In quel tempo, si avvicinarono a Gesù Giacomo e Giovanni, i figli di Zebedèo, dicendogli: «Maestro, vogliamo che tu faccia per noi quello che ti chiederemo». Egli disse loro: «Che cosa volete che io faccia per voi?». Gli risposero: «Concedici di sedere, nella tua gloria, uno alla tua destra e uno alla tua sinistra».
Gesù disse loro: «Voi non sapete quello che chiedete. Potete bere il calice che io bevo, o essere battezzati nel battesimo in cui io sono battezzato?». Gli risposero: «Lo possiamo». E Gesù disse loro: «Il calice che io bevo, anche voi lo berrete, e nel battesimo in cui io sono battezzato anche voi sarete battezzati. Ma sedere alla mia destra o alla mia sinistra non sta a me concederlo; è per coloro per i quali è stato preparato».
Gli altri dieci, avendo sentito, cominciarono a indignarsi con Giacomo e Giovanni. Allora Gesù li chiamò a sé e disse loro: «Voi sapete che coloro i quali sono considerati i governanti delle nazioni dominano su di esse e i loro capi le opprimono. Tra voi però non è così; ma chi vuole diventare grande tra voi sarà vostro servitore, e chi vuole essere il primo tra voi sarà schiavo di tutti. Anche il Figlio dell’uomo infatti non è venuto per farsi servire, ma per servire e dare la propria vita in riscatto per molti».

Parole chiave: Vangelo della Domenica (291)

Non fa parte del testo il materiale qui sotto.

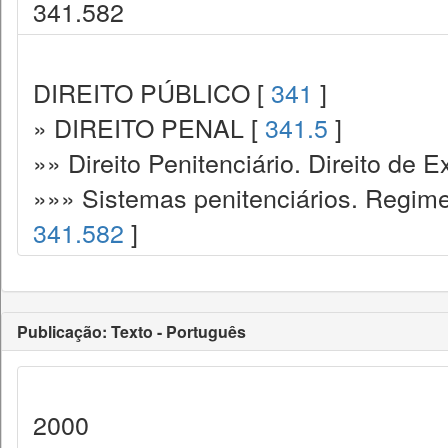
341.582
DIREITO PÚBLICO [
341
]
» DIREITO PENAL [
341.5
]
»» Direito Penitenciário. Direito de
»»» Sistemas penitenciários. Regime
341.582
]
Publicação: Texto - Português
2000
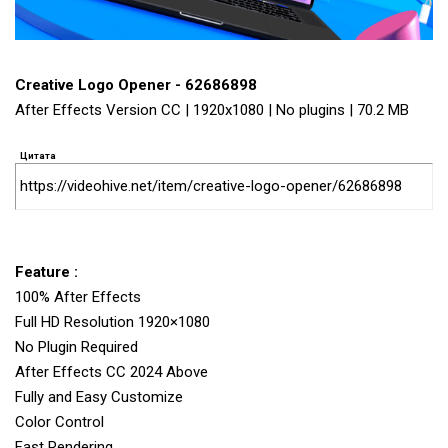
Creative Logo Opener - 62686898
After Effects Version CC | 1920x1080 | No plugins | 70.2 MB
Цитата
https://videohive.net/item/creative-logo-opener/62686898
Feature :
100% After Effects
Full HD Resolution 1920×1080
No Plugin Required
After Effects CC 2024 Above
Fully and Easy Customize
Color Control
Fast Rendering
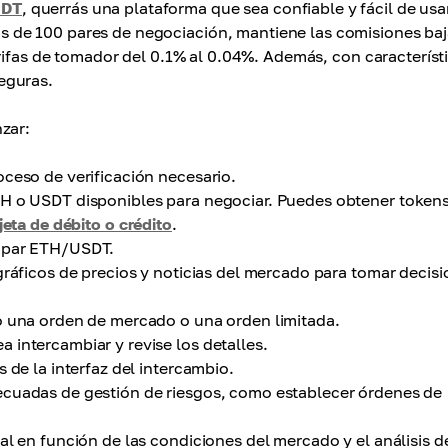
SDT
, querrás una plataforma que sea confiable y fácil de usar
 de 100 pares de negociación, mantiene las comisiones baj
rifas de tomador del 0.1% al 0.04%. Además, con característ
eguras.
zar:
ceso de verificación necesario.
TH o USDT disponibles para negociar. Puedes obtener tokens
jeta de débito o crédito
.
l par ETH/USDT.
gráficos de precios y noticias del mercado para tomar decis
o una orden de mercado o una orden limitada.
 intercambiar y revise los detalles.
 de la interfaz del intercambio.
ecuadas de gestión de riesgos, como establecer órdenes de
al en función de las condiciones del mercado y el análisis d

La gloria non sottende  potere e successo ma dono di sé e obbedienza

Per comprendere meglio il significato del brano evangelico di questa domenica, sarebbe opportuno includere nella lettura anche i tre versetti precedenti al v. 35 con cui inizia il testo proposto dal lezionario liturgico. Così facendo si comprenderebbe il contesto in cui vengono pronunciate le parole di Giacomo e Giovanni e la conseguente risposta di Gesù. L’episodio del vangelo si svolge mentre prosegue la salita verso Gerusalemme da parte del Nazareno e dei suoi in un clima di stupore e paura. Il Maestro, dopo aver preso in disparte i Dodici, annuncia per la terza volta l’imminente destino di sofferenza, morte e resurrezione che lo attende. Le sue parole, però, questa volta, assumono un tono più drammatico e di forte impatto: Egli afferma che sarà consegnato ai pagani, condannato a morte, deriso, flagellato, fatto oggetto di sputi.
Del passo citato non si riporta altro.